The dot product is a measure of similarity between vectors (or, how aligned they are geometrically).

![dot product](https://1drv.ms/i/c/37720f927b6ddc34/IQTbcGSjdbhSTJ7J39d5BCWAAWS6-y5U6J87vHuDWeAqGwM?width=450)
---

In [None]:
a = torch.tensor([1.0, 2.0])
b = torch.tensor([2.0, 4.0])  # b is exactly aligned with a
c = torch.tensor([-2.0, 1.0]) # c is perpendicular or orthogonal to a
d = torch.tensor([-1.0, -2.0])  # d is anti-aligned with a
print(torch.dot(a, b))
print(torch.dot(a, c))
print(torch.dot(a, d))

---

Cauchy-Schwarz inequality $-1\leq\frac{\mathbf{x}\cdot{\mathbf{y}}}{\lVert\mathbf{x}\rVert_2\lVert\mathbf{y}\rVert_2}\leq1.$

This is a normalized measure of similarity (or extent of alignment) between vectors.

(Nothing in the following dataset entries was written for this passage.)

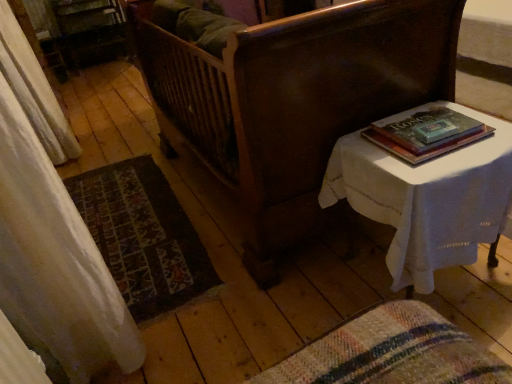 This screenshot has height=384, width=512. Describe the element at coordinates (143, 236) in the screenshot. I see `carpeted mat at lower left` at that location.

Describe the element at coordinates (34, 90) in the screenshot. I see `white sheer curtain at left` at that location.

Identify the location of hardcover book at upper right. The height and width of the screenshot is (384, 512). (426, 134).

Does hardcover book at upper right lie in front of white sheer curtain at left?

Yes, the depth of hardcover book at upper right is less than that of white sheer curtain at left.

From the image's perspective, which is below, hardcover book at upper right or white sheer curtain at left?

hardcover book at upper right is shown below in the image.

Between hardcover book at upper right and white sheer curtain at left, which one has smaller width?

white sheer curtain at left.

Does hardcover book at upper right have a smaller size compared to white sheer curtain at left?

Yes, hardcover book at upper right is smaller than white sheer curtain at left.

Considering the points (415, 160) and (372, 156), which point is behind, point (415, 160) or point (372, 156)?

The point (372, 156) is farther from the camera.

Based on the photo, considering the relative sizes of hardcover book at upper right and white cloth-covered table at right in the image provided, is hardcover book at upper right thinner than white cloth-covered table at right?

Yes, hardcover book at upper right is thinner than white cloth-covered table at right.

Are hardcover book at upper right and white cloth-covered table at right far apart?

No, hardcover book at upper right is not far away from white cloth-covered table at right.

Can you confirm if hardcover book at upper right is taller than white cloth-covered table at right?

No, hardcover book at upper right is not taller than white cloth-covered table at right.

From the image's perspective, relative to hardcover book at upper right, is white sheer curtain at left above or below?

Clearly, from the image's perspective, white sheer curtain at left is above hardcover book at upper right.

Is white sheer curtain at left wider than hardcover book at upper right?

No.

Is point (22, 57) in front of point (428, 109)?

No.

Between dark wood bed at center and white cloth-covered table at right, which one has less height?

white cloth-covered table at right.

How many degrees apart are the facing directions of dark wood bed at center and white cloth-covered table at right?

They differ by 2.9 degrees in their facing directions.

Identify the location of table behind the dark wood bed at center. (426, 197).

Are dark wood bed at center and white cloth-covered table at right far apart?

That's not correct — dark wood bed at center is a little close to white cloth-covered table at right.

Which object is more forward, white sheer curtain at left or dark wood bed at center?

dark wood bed at center is closer to the camera.

Does point (44, 148) lie in front of point (158, 33)?

No, it is not.

Between white sheer curtain at left and dark wood bed at center, which one has smaller size?

With smaller size is white sheer curtain at left.

Is white sheer curtain at left shorter than dark wood bed at center?

In fact, white sheer curtain at left may be taller than dark wood bed at center.

Could dark wood bed at center be considered to be inside carpeted mat at lower left?

No, dark wood bed at center is not surrounded by carpeted mat at lower left.

This screenshot has height=384, width=512. I want to click on furniture that appears above the carpeted mat at lower left (from the image's perspective), so click(x=295, y=100).

Considering the sizes of objects carpeted mat at lower left and dark wood bed at center in the image provided, who is taller, carpeted mat at lower left or dark wood bed at center?

Standing taller between the two is dark wood bed at center.

Is white cloth-covered table at right at the left side of dark wood bed at center?

No, white cloth-covered table at right is not to the left of dark wood bed at center.

Consider the image. Which of these two, white cloth-covered table at right or dark wood bed at center, is wider?

Wider between the two is dark wood bed at center.

Can you tell me how much white cloth-covered table at right and dark wood bed at center differ in facing direction?

The angle between the facing direction of white cloth-covered table at right and the facing direction of dark wood bed at center is 2.9 degrees.

From the image's perspective, is white cloth-covered table at right above or below dark wood bed at center?

Clearly, from the image's perspective, white cloth-covered table at right is below dark wood bed at center.

The width and height of the screenshot is (512, 384). Identify the location of book positioned vertically above the white sheer curtain at left (from a real-world perspective). (426, 134).

Where is `table below the hardcover book at upper right (from the image's perspective)`? The height and width of the screenshot is (384, 512). table below the hardcover book at upper right (from the image's perspective) is located at coordinates (426, 197).

Based on their spatial positions, is carpeted mat at lower left or white cloth-covered table at right closer to white sheer curtain at left?

The object closer to white sheer curtain at left is carpeted mat at lower left.

Estimate the real-world distances between objects in this image. Which object is further from white sheer curtain at left, dark wood bed at center or hardcover book at upper right?

hardcover book at upper right is positioned further to the anchor white sheer curtain at left.

Considering their positions, is carpeted mat at lower left positioned further to white cloth-covered table at right than white sheer curtain at left?

Based on the image, white sheer curtain at left appears to be further to white cloth-covered table at right.

Based on their spatial positions, is dark wood bed at center or white cloth-covered table at right closer to white sheer curtain at left?

dark wood bed at center.

Looking at the image, which one is located further to carpeted mat at lower left, white sheer curtain at left or hardcover book at upper right?

Among the two, hardcover book at upper right is located further to carpeted mat at lower left.

Considering their positions, is dark wood bed at center positioned further to hardcover book at upper right than white cloth-covered table at right?

Based on the image, dark wood bed at center appears to be further to hardcover book at upper right.

Considering their positions, is carpeted mat at lower left positioned further to dark wood bed at center than white sheer curtain at left?

white sheer curtain at left.

Consider the image. Which object lies nearer to the anchor point carpeted mat at lower left, white sheer curtain at left or white cloth-covered table at right?

white sheer curtain at left.

Where is `furniture between white sheer curtain at left and hardcover book at upper right from left to right`? furniture between white sheer curtain at left and hardcover book at upper right from left to right is located at coordinates (295, 100).

This screenshot has height=384, width=512. I want to click on mat located between white sheer curtain at left and hardcover book at upper right in the left-right direction, so click(143, 236).

The image size is (512, 384). In order to click on furniture situated between carpeted mat at lower left and white cloth-covered table at right from left to right in this screenshot , I will do `click(295, 100)`.

The image size is (512, 384). What are the coordinates of `book between white sheer curtain at left and white cloth-covered table at right from left to right` in the screenshot? It's located at click(x=426, y=134). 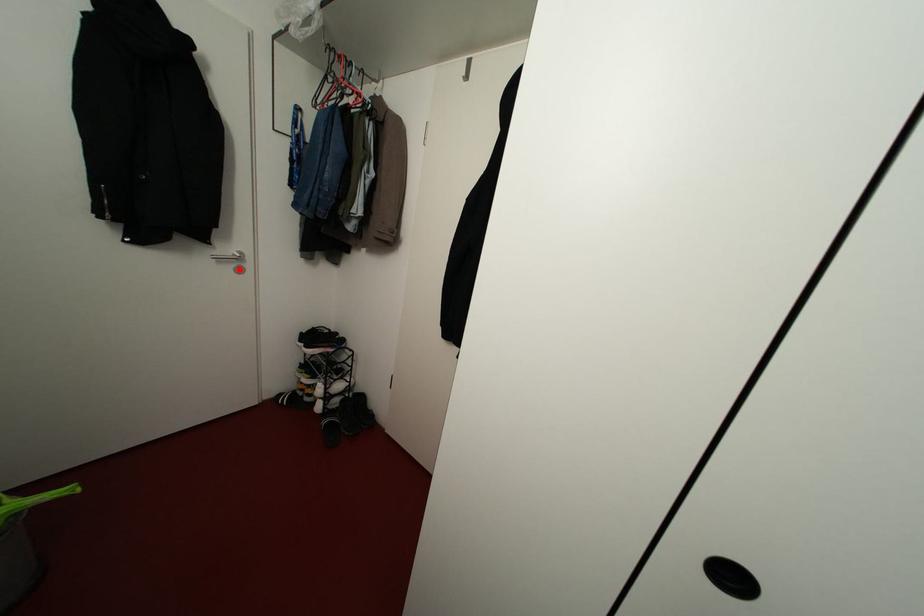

Angle between vectors $\mathbf{x}$ and $\mathbf{y} = \cos^{-1}\left(\frac{\mathbf{x}\cdot{\mathbf{y}}}{\lVert\mathbf{x}\rVert_2\lVert\mathbf{y}\rVert_2}\right).$

![angle](https://1drv.ms/i/c/37720f927b6ddc34/IQQ03G17kg9yIIA3WokBAAAAAQi8FPV9YCebl5WnyEKJ3vg?width=213&height=192)


---

In [None]:
x = torch.tensor([1.0, 2.0])
y = torch.tensor([2.0, 1.0])
print(torch.dot(x, y) / (torch.norm(x) * torch.norm(y))) # normalized similarity measure
print(torch.acos(torch.dot(x, y) / (torch.norm(x) * torch.norm(y)))) # angle in radians
print((180/torch.pi)*torch.acos(torch.dot(x, y) / (torch.norm(x) * torch.norm(y)))) # angle in degrees

---

Application of the Cauchy-Schwarz inequality: is "Cricket without Tendulkar" same as "Football without Messi"?

---

In [None]:
a = model['cricket'] - model['tendulkar']
b = model['football'] - model['messi']
print(np.dot(a, b)/(np.linalg.norm(a)*np.linalg.norm(b))) # normalized similarity
print((180/np.pi)*np.arccos(np.dot(a, b)/(np.linalg.norm(a)*np.linalg.norm(b)))) # angular difference in degrees
print(np.linalg.norm(a-b)) # linear difference


---

**Hadamard Product of Vectors**

A vector resulting from an elementwise multiplication: $$\mathbf{a}{\color{cyan}\otimes}\mathbf{b} = \begin{bmatrix}{\color{red}{a_1\times b_1}}\\{\color{green}{a_2\times b_2}}\\\vdots\\{\color{magenta}{a_n\times b_n}}\end{bmatrix}.$$

The <font color="cyan">$\otimes$</font> represents the computation of the Hadamard product.

---

In [None]:
## Hadamard product
a = torch.tensor([1.0, 2.0, 3.0])
b = torch.tensor([4.0, 5.0, 6.0])

# Element-wise multiplication (Hadamard product)
print(a * b)  # Using the * operator
print(torch.mul(a, b))  # Using torch.mul function

---

A matrix-vector product is simply a sequence of dot products of the rows of matrix (seen as vectors) with the vector

![matrvec product](https://1drv.ms/i/c/37720f927b6ddc34/IQQ1cQ8fZdFmS4cnGkBlsZbAAaL2zMtzWdjHe-HCMt4UTA0?width=500)

---

In [None]:
## Matrix-vector product
A = torch.tensor([[1.0, 2.0, 4.0],
                  [2.0, -1.0, 3.0]])
x = torch.tensor([4.0, 2.0, -2.0])

# Matrix-vector multiplication
print(A)
print(x)
print(torch.matmul(A, x))

---

Here we create a simple sentence in English and tokenize it

---

In [None]:
sentence = 'i swam quickly across the river to get to the other bank'
nltk.download('punkt_tab')
tokens = word_tokenize(sentence)
print(len(tokens))
print(tokens)

---

Generate the word embeddings for the tokens and store them in a matrix $\mathbf{X}$ such that each row of the matrix corresponds to a token.

---

In [None]:
X_word = torch.tensor(model[tokens])
np.set_printoptions(precision=3, suppress=True)
print(X_word)
print(X_word.shape)
print(X_word[1]) # embedding vector for the word "swam"

---

A matrix-matrix product is simply a sequence of matrix-vector products.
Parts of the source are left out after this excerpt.